◆ TASK INSTRUCTIONS ◆
Check every line of the data below for the word "Titres". Copy the ones that have it.

┌─ DATASET RECORDS

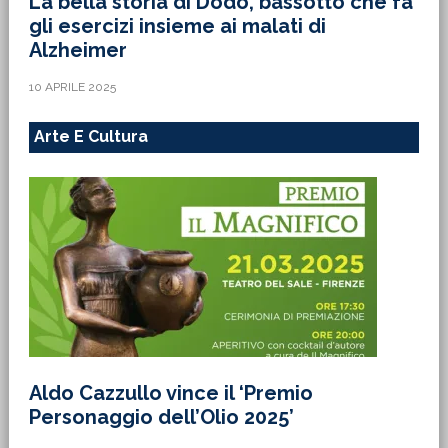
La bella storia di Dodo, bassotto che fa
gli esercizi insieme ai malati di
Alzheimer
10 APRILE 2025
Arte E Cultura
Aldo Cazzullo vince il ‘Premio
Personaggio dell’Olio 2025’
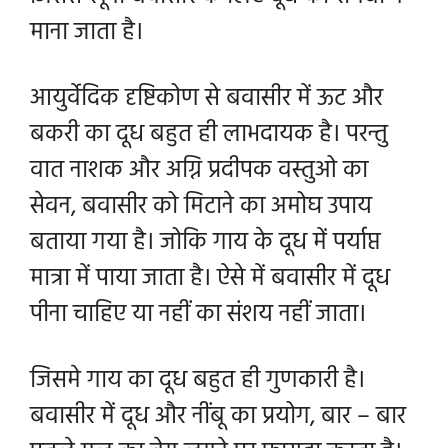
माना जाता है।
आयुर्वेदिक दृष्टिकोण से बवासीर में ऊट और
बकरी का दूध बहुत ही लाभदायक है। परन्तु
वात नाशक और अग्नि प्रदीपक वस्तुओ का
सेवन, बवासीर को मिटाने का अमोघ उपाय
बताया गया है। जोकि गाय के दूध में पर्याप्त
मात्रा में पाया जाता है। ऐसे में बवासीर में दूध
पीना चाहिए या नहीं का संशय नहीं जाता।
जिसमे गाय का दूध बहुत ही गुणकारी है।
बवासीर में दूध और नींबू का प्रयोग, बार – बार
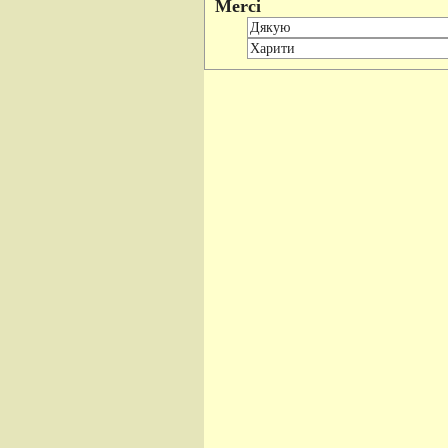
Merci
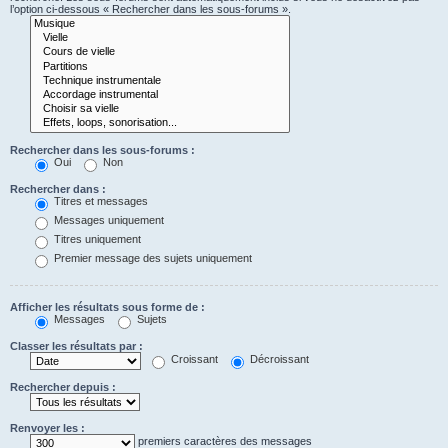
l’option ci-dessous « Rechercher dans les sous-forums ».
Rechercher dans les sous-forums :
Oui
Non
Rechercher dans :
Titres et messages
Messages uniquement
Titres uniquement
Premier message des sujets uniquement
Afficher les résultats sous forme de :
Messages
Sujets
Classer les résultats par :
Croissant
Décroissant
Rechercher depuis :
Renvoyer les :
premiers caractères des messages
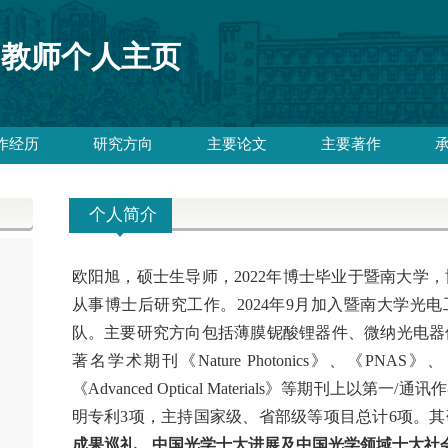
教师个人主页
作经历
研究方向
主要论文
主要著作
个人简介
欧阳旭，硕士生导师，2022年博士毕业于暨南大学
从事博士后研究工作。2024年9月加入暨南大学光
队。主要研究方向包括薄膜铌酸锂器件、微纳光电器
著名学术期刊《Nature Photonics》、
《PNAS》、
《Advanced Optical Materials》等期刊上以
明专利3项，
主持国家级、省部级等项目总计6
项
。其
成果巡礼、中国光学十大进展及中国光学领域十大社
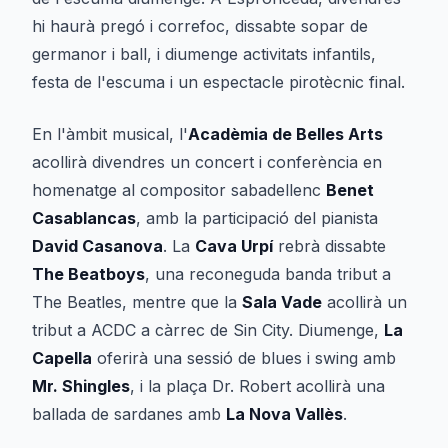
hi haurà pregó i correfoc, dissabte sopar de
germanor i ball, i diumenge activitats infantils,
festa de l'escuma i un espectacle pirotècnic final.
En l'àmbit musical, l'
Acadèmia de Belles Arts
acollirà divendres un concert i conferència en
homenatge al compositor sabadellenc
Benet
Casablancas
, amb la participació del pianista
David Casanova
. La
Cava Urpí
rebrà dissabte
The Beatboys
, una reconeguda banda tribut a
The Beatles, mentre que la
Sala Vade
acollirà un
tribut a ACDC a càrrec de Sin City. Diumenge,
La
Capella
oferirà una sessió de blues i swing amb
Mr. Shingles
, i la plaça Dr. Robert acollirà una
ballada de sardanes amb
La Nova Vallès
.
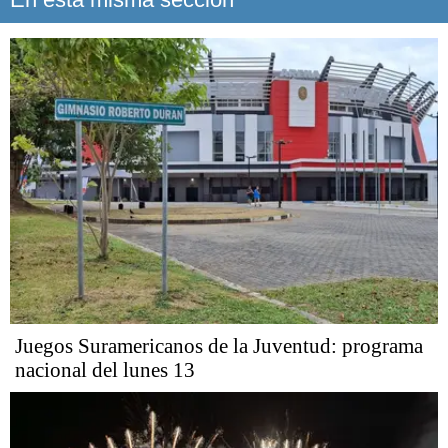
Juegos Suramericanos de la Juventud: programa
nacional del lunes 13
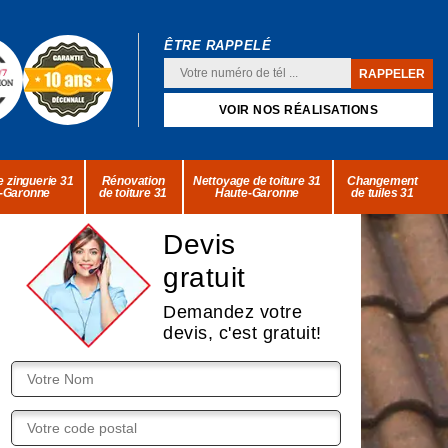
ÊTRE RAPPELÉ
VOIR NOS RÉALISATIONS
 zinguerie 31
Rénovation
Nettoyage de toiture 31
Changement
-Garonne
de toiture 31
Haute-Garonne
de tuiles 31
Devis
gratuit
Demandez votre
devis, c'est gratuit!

└─
┌─ DATASET RECORDS

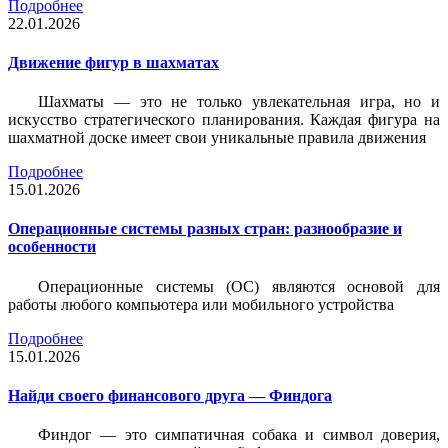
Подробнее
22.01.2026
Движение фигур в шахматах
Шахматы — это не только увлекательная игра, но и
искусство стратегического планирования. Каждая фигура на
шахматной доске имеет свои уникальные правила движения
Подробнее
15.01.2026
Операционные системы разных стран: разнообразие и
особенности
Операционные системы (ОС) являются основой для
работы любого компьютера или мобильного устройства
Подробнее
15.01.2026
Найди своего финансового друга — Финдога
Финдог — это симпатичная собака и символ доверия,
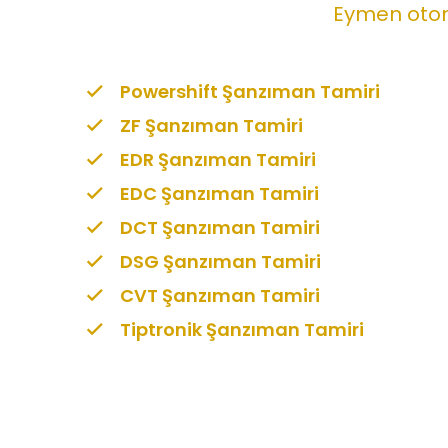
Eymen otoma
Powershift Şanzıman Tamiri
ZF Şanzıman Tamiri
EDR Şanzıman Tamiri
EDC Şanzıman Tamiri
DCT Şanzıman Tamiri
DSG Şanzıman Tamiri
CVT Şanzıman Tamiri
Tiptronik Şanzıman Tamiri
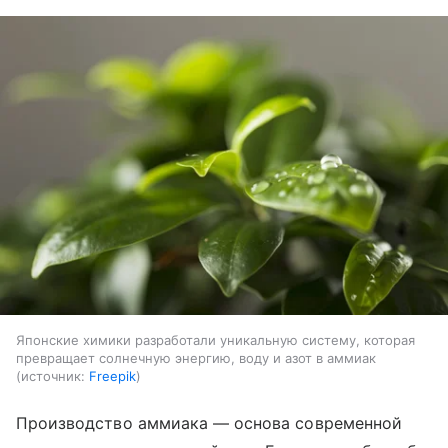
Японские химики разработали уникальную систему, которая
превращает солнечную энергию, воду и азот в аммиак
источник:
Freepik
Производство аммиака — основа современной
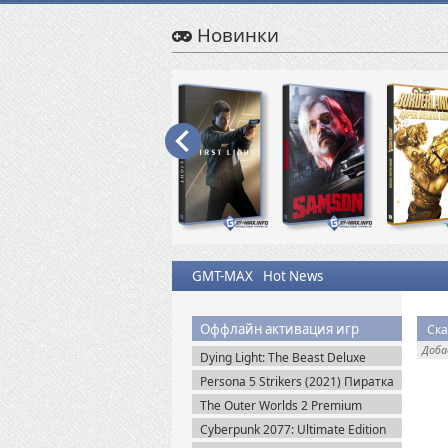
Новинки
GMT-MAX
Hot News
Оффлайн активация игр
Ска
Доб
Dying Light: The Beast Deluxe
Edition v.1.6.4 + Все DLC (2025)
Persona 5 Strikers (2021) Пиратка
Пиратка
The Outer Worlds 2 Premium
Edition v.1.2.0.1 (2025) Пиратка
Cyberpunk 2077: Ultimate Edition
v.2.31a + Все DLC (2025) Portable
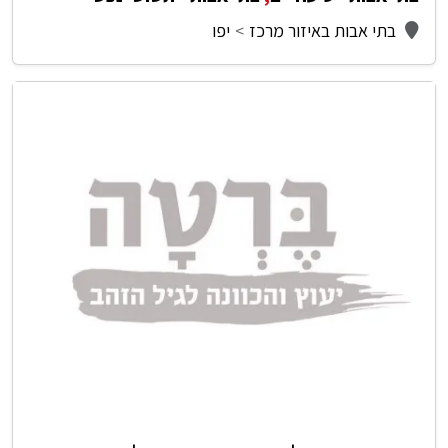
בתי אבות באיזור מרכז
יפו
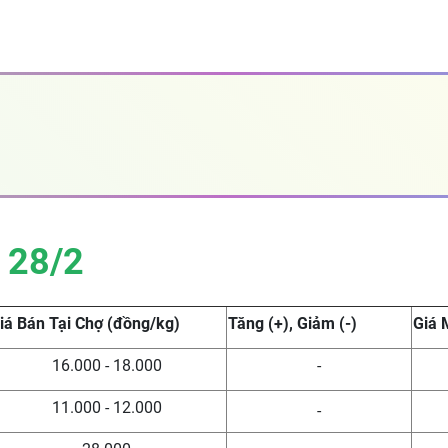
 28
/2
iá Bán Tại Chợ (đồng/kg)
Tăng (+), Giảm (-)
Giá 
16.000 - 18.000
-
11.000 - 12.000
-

└─

◆ ANSWER ◆
Titres et messages
Titres uniquement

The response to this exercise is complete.